Sunday, July 21, 2024

Card Of The Week July 21

It was the 65th Anniversary of The Emperor's Game a few weeks back.  If you're not familiar with this event, I'll give a quick synopsis - it was the first professional baseball game that the Showa Emperor (Hirohito) attended and Shigeo Nagashima won the game with a sayonara home run that was hit just before the Emperor was going to have to leave the ballpark.  I was kind of surprised to see an article about it on the Hall Of Fame's website.  That's the National Baseball Hall Of Fame - the Cooperstown, New York one.  The article appears to rely heavily on Robert Whiting's account of the game from "The Chrysanthemum And The Bat" as it repeats some of the incorrect details of the game such as the time the Emperor planned to leave the game - the article has it as 9:30 when it actually was 9:15.  I cut Robert Whiting a lot of slack for this - besides the fact that he's forgotten much more about Japanese baseball than I'll ever know, he wrote that particular book in the mid-70's and I think he at least partially did it from the US so he didn't have access to a lot of resources at the time.  I'm less forgiving of Luke McDonald, the author of the article, as he has no such excuse.

The particularly egregious thing in the article is the following passage:  

Although the Emperor’s Game was momentous for Japanese baseball history, sources vary about the details.
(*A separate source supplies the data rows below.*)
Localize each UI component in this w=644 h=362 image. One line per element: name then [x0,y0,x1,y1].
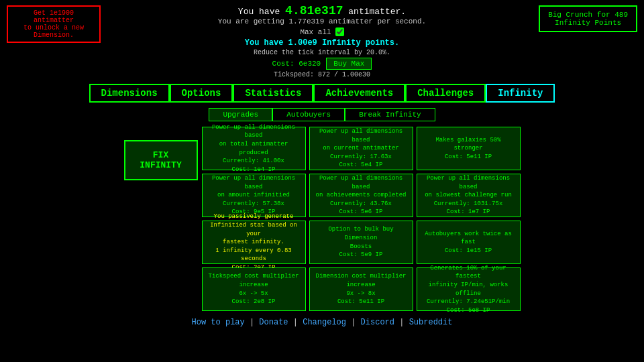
upgrade-3[interactable]: Makes galaxies 50% strongerCost: 5e11 IP [417,127,521,170]
max-all-checkbox[interactable] [335,27,344,36]
max-all-label: Max all [300,28,331,36]
subtab-break-infinity[interactable]: Break Infinity [345,108,435,121]
fix-infinity-button[interactable]: FIX INFINITY [124,140,198,180]
antimatter-display: You have 4.81e317 antimatter. [0,4,644,17]
donate-link[interactable]: Donate [259,318,288,327]
buy-max-button[interactable]: Buy Max [326,58,372,70]
upgrade-4[interactable]: Power up all dimensions basedon amount i… [202,174,306,217]
upgrade-9[interactable]: Autobuyers work twice as fastCost: 1e15 … [417,221,521,264]
tab-statistics[interactable]: Statistics [233,84,313,103]
footer-links: How to play | Donate | Changelog | Disco… [0,318,644,327]
upgrade-1[interactable]: Power up all dimensions basedon total an… [202,127,306,170]
antimatter-value: 4.81e317 [285,4,343,17]
fix-infinity-col: FIX INFINITY [124,127,198,311]
upgrade-11[interactable]: Dimension cost multiplierincrease9x -> 8… [309,267,413,311]
tickspeed-display: Tickspeed: 872 / 1.00e30 [0,71,644,78]
discord-link[interactable]: Discord [361,318,394,327]
tab-infinity[interactable]: Infinity [486,84,555,103]
main-content: FIX INFINITY Power up all dimensions bas… [0,127,644,311]
reduce-tick-label: Reduce the tick interval by 20.0%. [0,49,644,56]
nav-tabs: Dimensions Options Statistics Achievemen… [0,84,644,103]
subtab-upgrades[interactable]: Upgrades [209,108,272,121]
upgrade-10[interactable]: Tickspeed cost multiplierincrease6x -> 5… [202,267,306,311]
infinity-points-display: You have 1.00e9 Infinity points. [0,38,644,48]
upgrade-6[interactable]: Power up all dimensions basedon slowest … [417,174,521,217]
changelog-link[interactable]: Changelog [303,318,346,327]
tab-dimensions[interactable]: Dimensions [89,84,170,103]
upgrade-8[interactable]: Option to bulk buy DimensionBoostsCost: … [309,221,413,264]
upgrade-2[interactable]: Power up all dimensions basedon current … [309,127,413,170]
tab-options[interactable]: Options [170,84,233,103]
subtab-autobuyers[interactable]: Autobuyers [272,108,345,121]
how-to-play-link[interactable]: How to play [192,318,245,327]
subreddit-link[interactable]: Subreddit [409,318,453,327]
per-second-display: You are getting 1.77e319 antimatter per … [0,17,644,25]
sub-tabs: Upgrades Autobuyers Break Infinity [0,108,644,121]
upgrade-7[interactable]: You passively generateInfinitied stat ba… [202,221,306,264]
upgrade-grid: Power up all dimensions basedon total an… [202,127,521,311]
tab-challenges[interactable]: Challenges [405,84,486,103]
upgrade-5[interactable]: Power up all dimensions basedon achievem… [309,174,413,217]
cost-label: Cost: 6e320 [272,60,321,68]
tab-achievements[interactable]: Achievements [313,84,405,103]
upgrade-12[interactable]: Generates 10% of your fastestinfinity IP… [417,267,521,311]
top-bar: You have 4.81e317 antimatter. You are ge… [0,0,644,81]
The date of the game, for example, is a topic of contention. Various historians describe it as taking place on June 19, June 26, or an unspecified date in May.

Um...no.  There is no contention about the date of the game.  The game was played on June 25, 1959.  This isn't some event two thousand years ago with the only available information a Sanskrit tablet of dubious authenticity - it's a major event from just 65 years ago, with contemporaneous reports in newspapers and magazines.  Several of the participants in the game - most notably Shigeo Nagashima and Sadaharu Oh - are still alive.

I only know of three English language books that reference the game and only one of them has the right date.  Whiting has it occurring on an unspecified day in May of 1959.  "Sadaharu Oh - A Zen Way of Baseball" by Oh and David Falkner, published in 1984, has the date as June 26th, 1959.  Only Rob Fitts' biography of Wally Yonamine, published in 2008, has the correct date of June 25th.

However, the on-line Japanese sources are unanimous that the game was on the 25th.  The Japanese Wikipedia page for "Sporting Events Attended By The Showa Emperor" has the game occurring on the 25th.  The "Nippon Professional Baseball Records" website, which is the closest thing to Baseball-Reference for NPB, has the game on June 25th.  This video clip on YouTube shows the date as June 25th:



It's also correctly referenced on a couple baseball cards.  One of the cards I brought home from this trip commemorates this game - it's from the 1999 BBM Mr. Giants set (#G30):


While the front of the card doesn't mention the date, the back does:


I replied to the Hall Of Fame's tweet of the article with references that showed that the game was definitively on June 25th but they have not updated it.

3 comments:

Jason Presley said...

Bad information being perpetuated in historical articles is super frustrating when the good information has been published. I run into that a lot in my wrestling research. Old myths, legends and general inaccuracies seem to hang on despite the efforts of the researchers and historians to correct the record.

Fuji said...

Kudos to Mr. Fitts for getting the date correct. My friend has a signed copy of book. A Yonamine signature is definitely one of the white whales I'm chasing down for my collection.

Unknown said...


Thanks for the information on this game. The YouTube video is awesome. I like the vintage film - so cool.